The L’Oeuf products, which include a serum and a moisturizing cream, use Cellament for its ability to promote skin repair. According to IntegriCulture, it “unleashes” the previously untapped power of eggs. IntegriCulture first launched Cellament last year in a skincare product from Japan-based Euglena.

L'Oeuf serum
L’Oeuf serum | Courtesy

IntegriCulture says it spent years researching cell-cultured serum applications in cosmetics. It says eggs offer a range of benefits to the skin. The tech allows for selective cultivation of egg cells—the amnion, yolk sac, and plasma membrane—”amplify” the potency of the nutritional elements in eggs.

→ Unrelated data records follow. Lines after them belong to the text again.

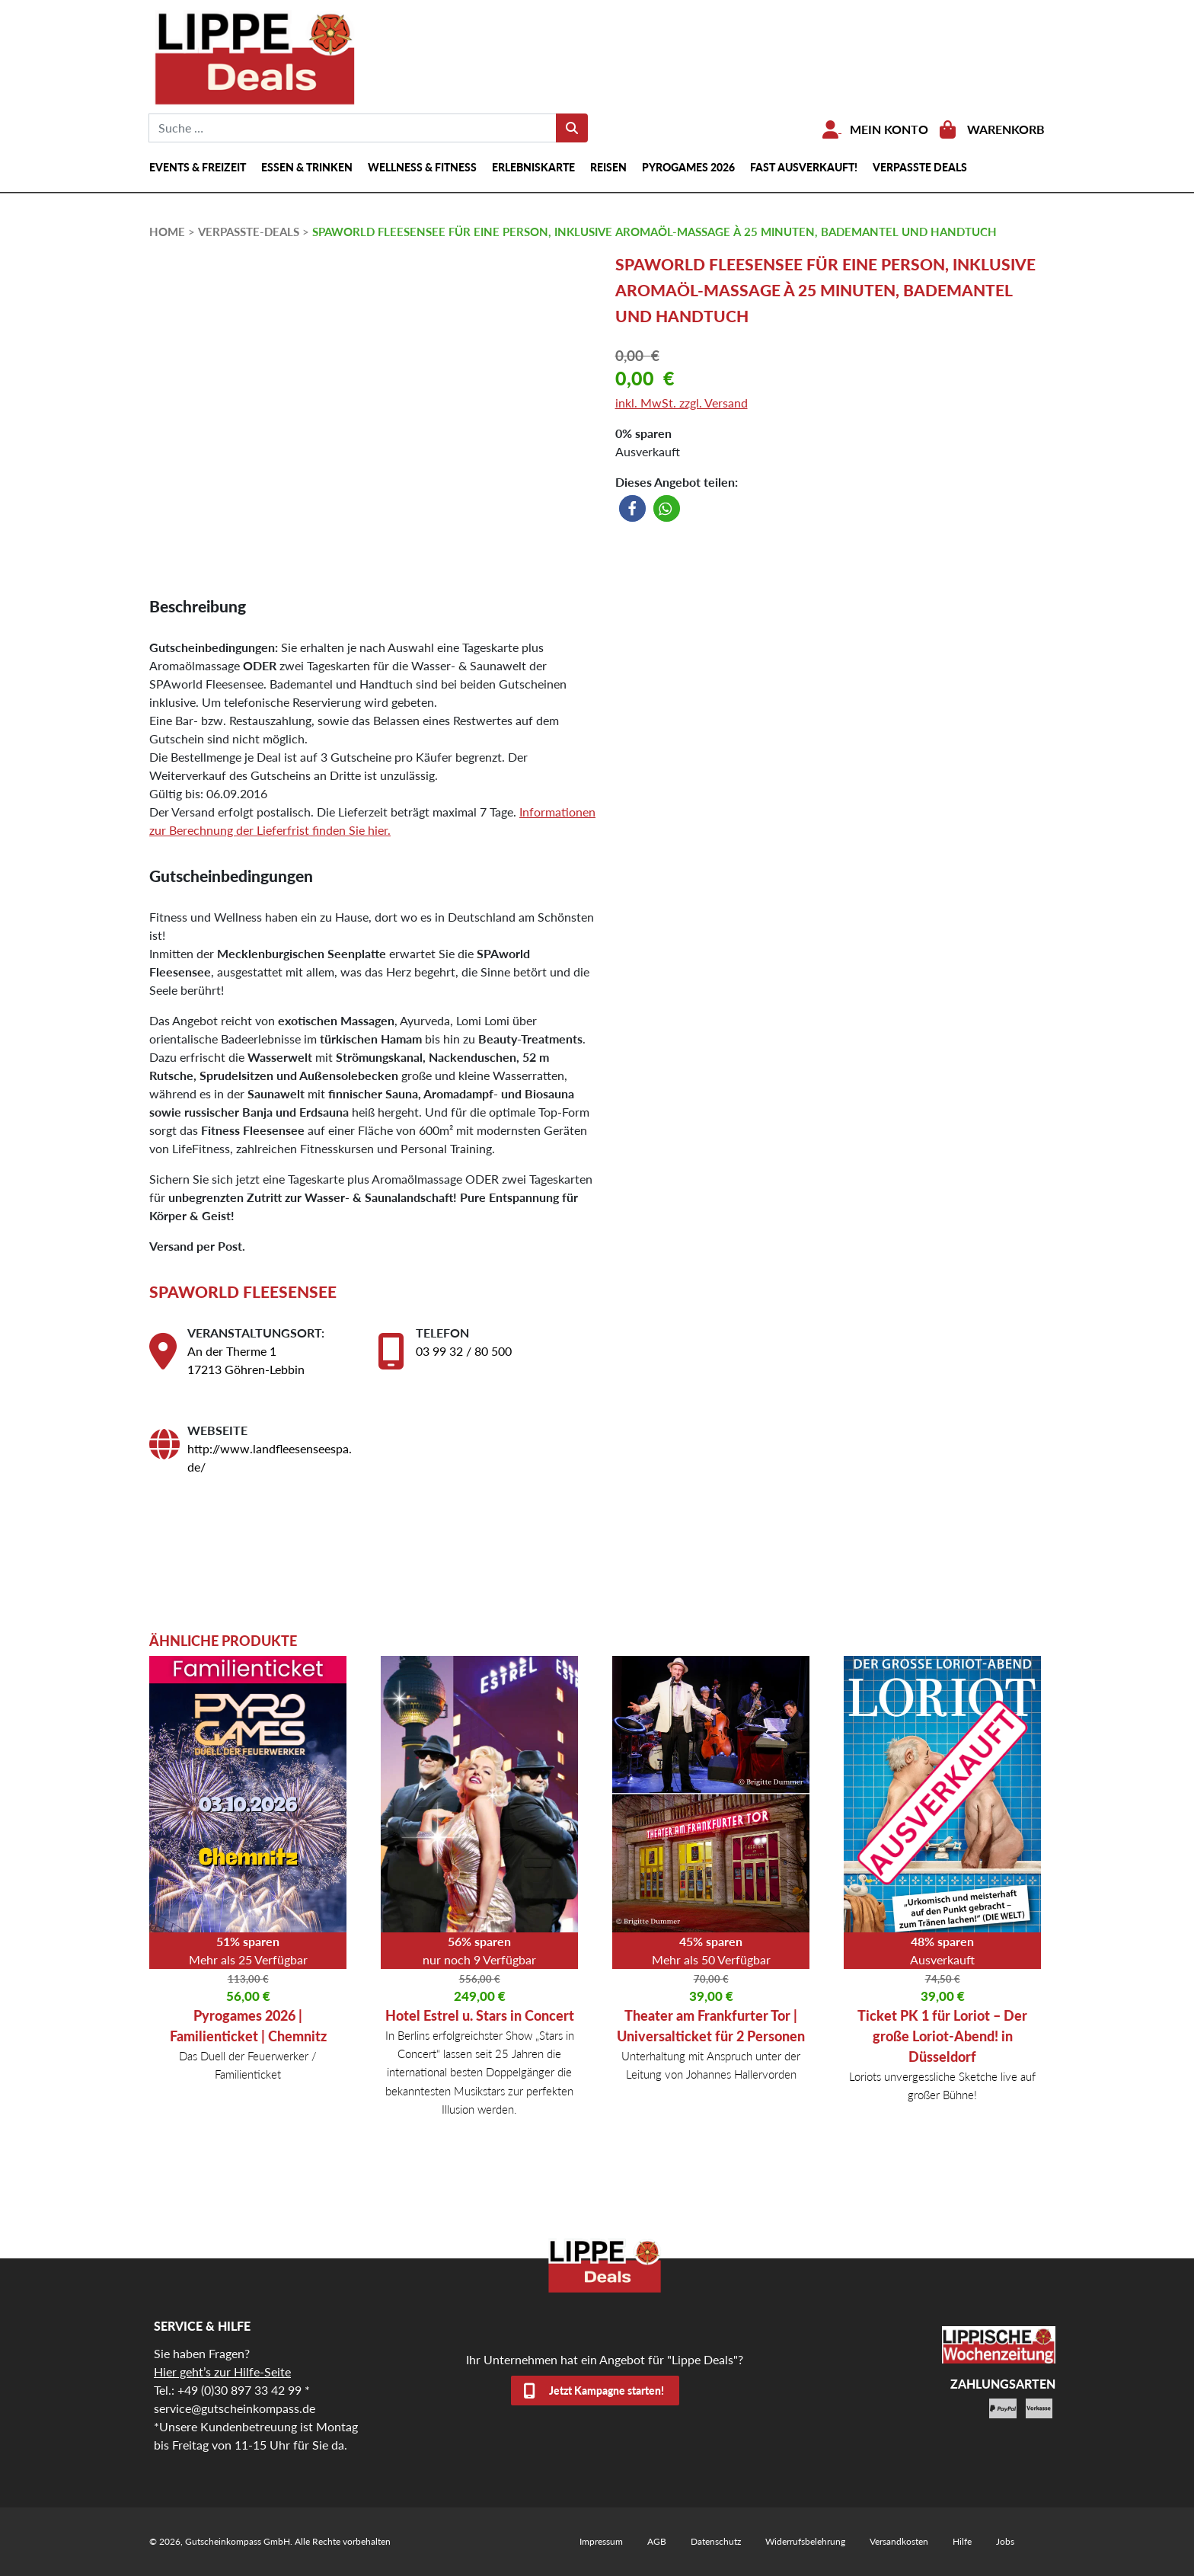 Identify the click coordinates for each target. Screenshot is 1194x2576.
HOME (167, 231)
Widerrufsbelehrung (805, 2541)
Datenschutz (716, 2541)
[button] (632, 508)
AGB (656, 2541)
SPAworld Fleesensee (243, 1291)
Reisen (608, 167)
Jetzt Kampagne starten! (606, 2390)
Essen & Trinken (307, 167)
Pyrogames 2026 (688, 167)
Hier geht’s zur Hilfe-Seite (222, 2371)
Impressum (601, 2541)
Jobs (1005, 2541)
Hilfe (962, 2541)
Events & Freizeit (197, 167)
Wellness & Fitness (422, 167)
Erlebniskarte (533, 167)
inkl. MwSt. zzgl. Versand (681, 402)
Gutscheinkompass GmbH (237, 2541)
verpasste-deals (248, 231)
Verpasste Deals (920, 167)
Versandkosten (899, 2541)
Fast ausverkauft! (803, 167) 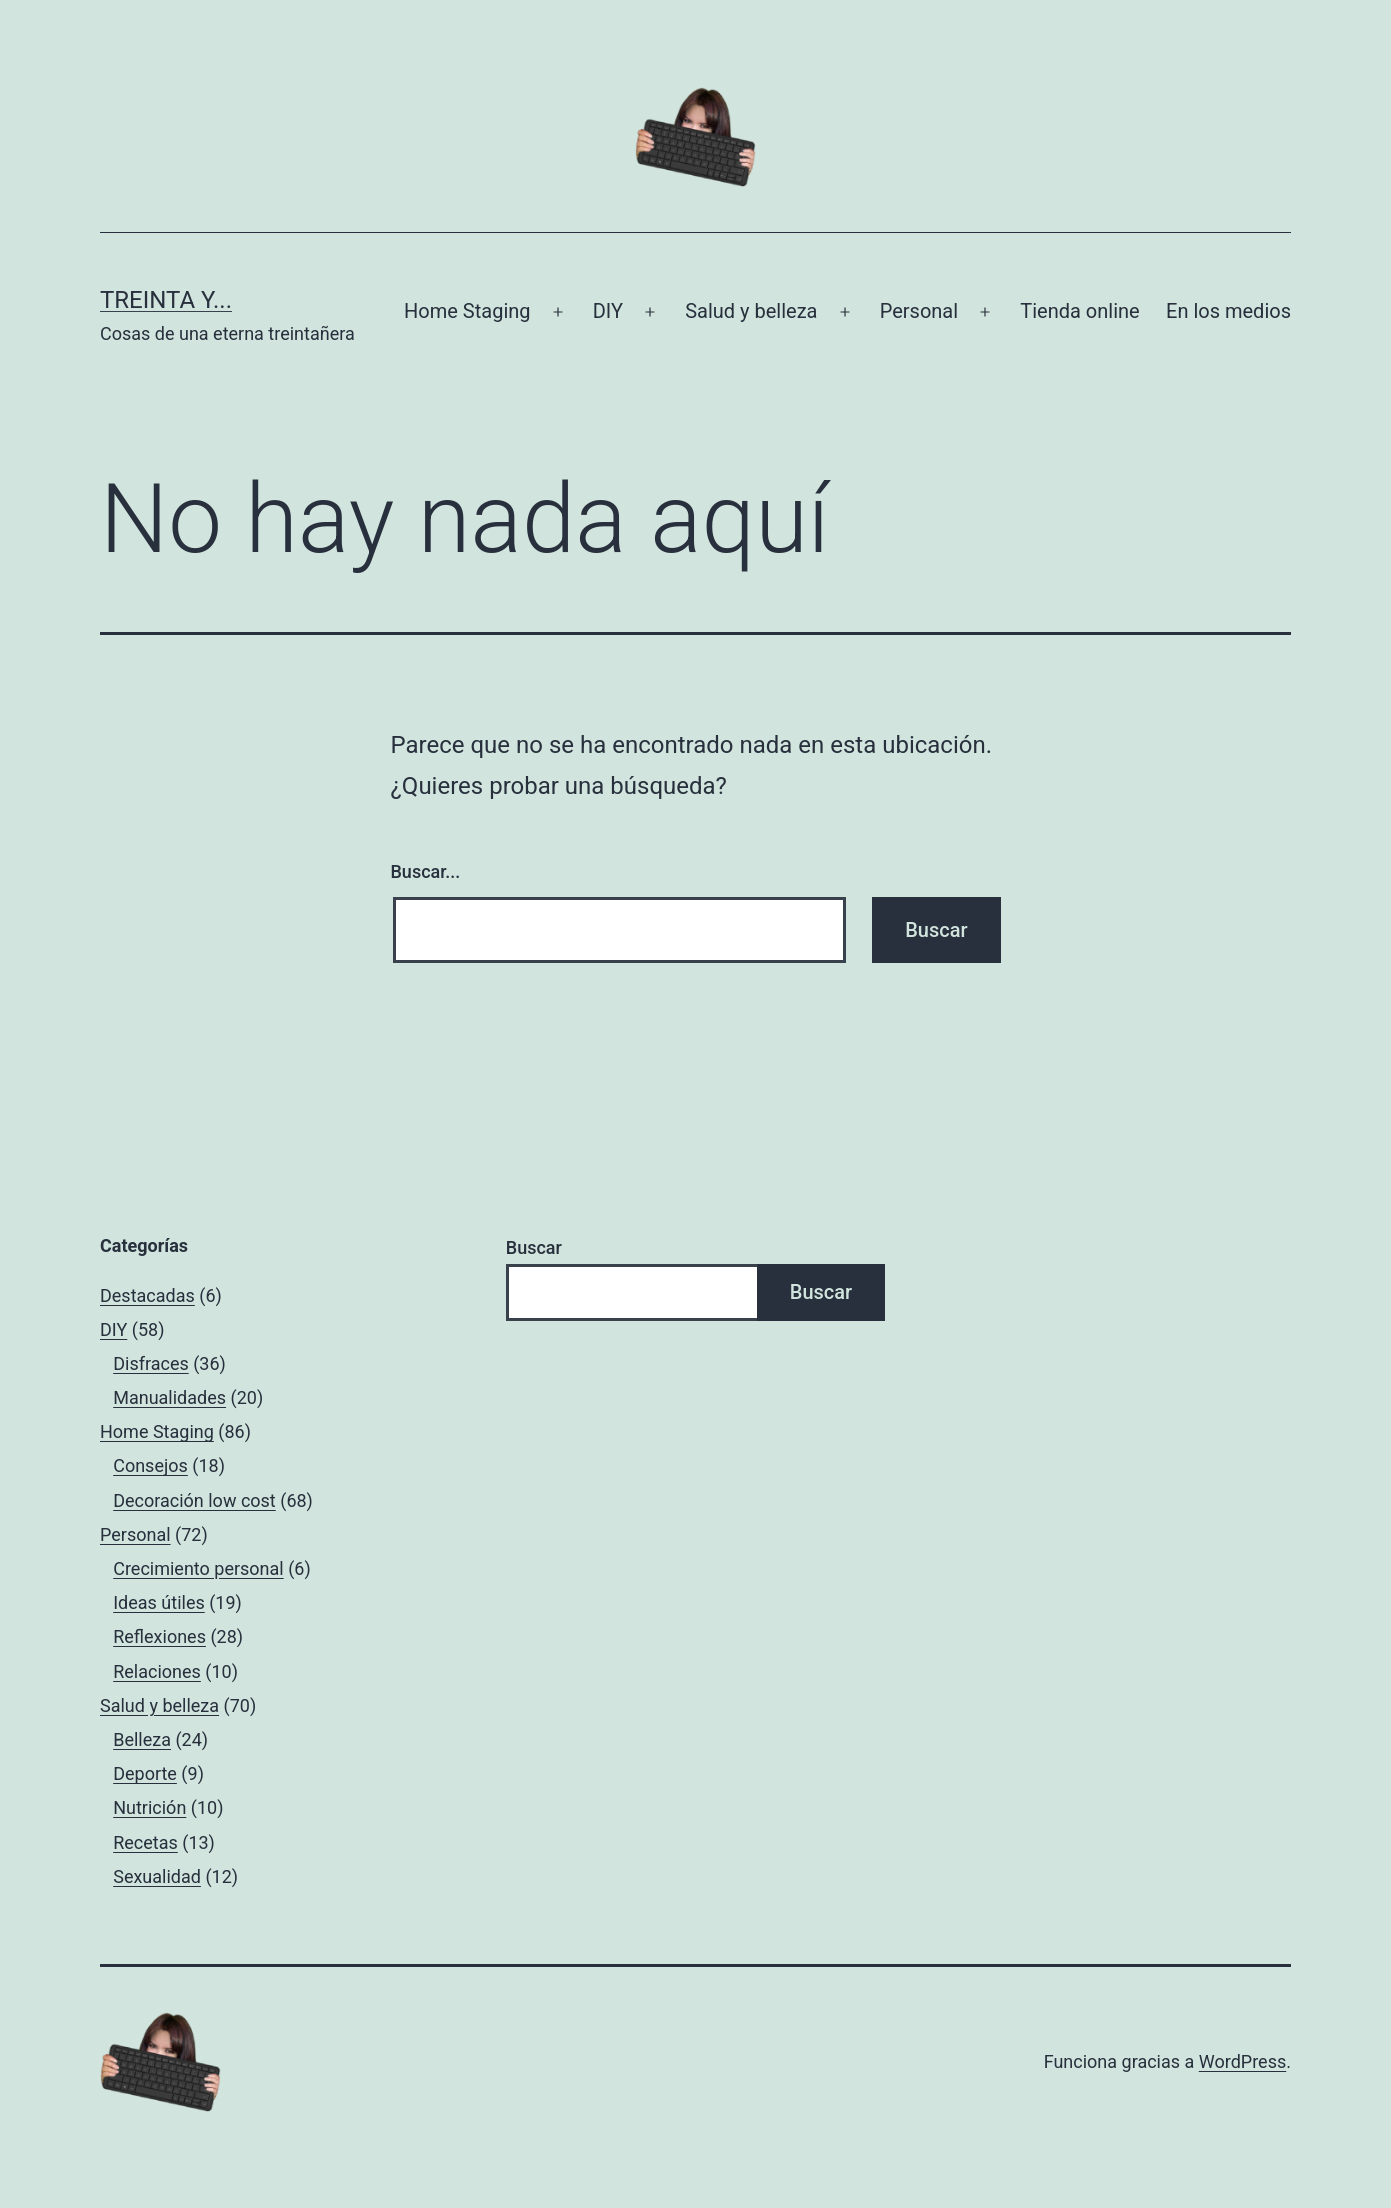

The company says this proprietary ability makes its serum nutritionally superior to the same extraction from conventional chicken eggs, while also being more sustainable. According to IntegriCulture, Cellament can reduce the enzymatic activity that degrades skin elasticity by ten to 70 percent. It can also accelerate skin cell turnover, which increases smoothness and helps to prevent wrinkling.

Cellament is also linked to an increase in keratinocyte moisture retention—90 percent of the skin’s outermost layer is made of keratinocytes. IntegriCulture says the ingredient can also target free radicals that speed up signs of aging. The egg proteins also reduce the presence of damaging inflammatory cytokines that create redness. An eight-week trial saw the egg reduce sebaceous pore size and sebum secretion leading to a decrease in acne and blackhead formation.

Cell culture growth

“Cell-culture technology doesn’t just change how we source traditionally animal-derived ingredients, it also enables us to unlock nutritional and functional power that was previously inaccessible,” Hanyu said last year. “There’s never been a product like Cellament before, and certainly not one ready for scalable commercialization. This is a significant milestone for cellular agriculture and for the skincare industry.”

L'Oeuf serum
L’Oeuf serum | Courtesy

While cultivated meat focused brands like Upside Foods and Eat Just’s Good Meat say they’re also ready to scale, there’s currently no commercial approval outside of Singapore for cultivated meat. Eat Just earned approval there in 2020 and has been selling its cell-based chicken through select vendors since. Best estimates put U.S. approval at another 18-24 months out, though. For the E.U., it could be even longer.

The delays may be worth the wait, though. IntegriCulture says it thinks its CulNet platform can drop the cost of growth factor from current prices of upwards of $200,000 per kilogram of meat to under $3 by 2025, and under a dollar soon after that, which would make cell-based meat as accessible as conventional animal products.


Lead image courtesy of Integriculture.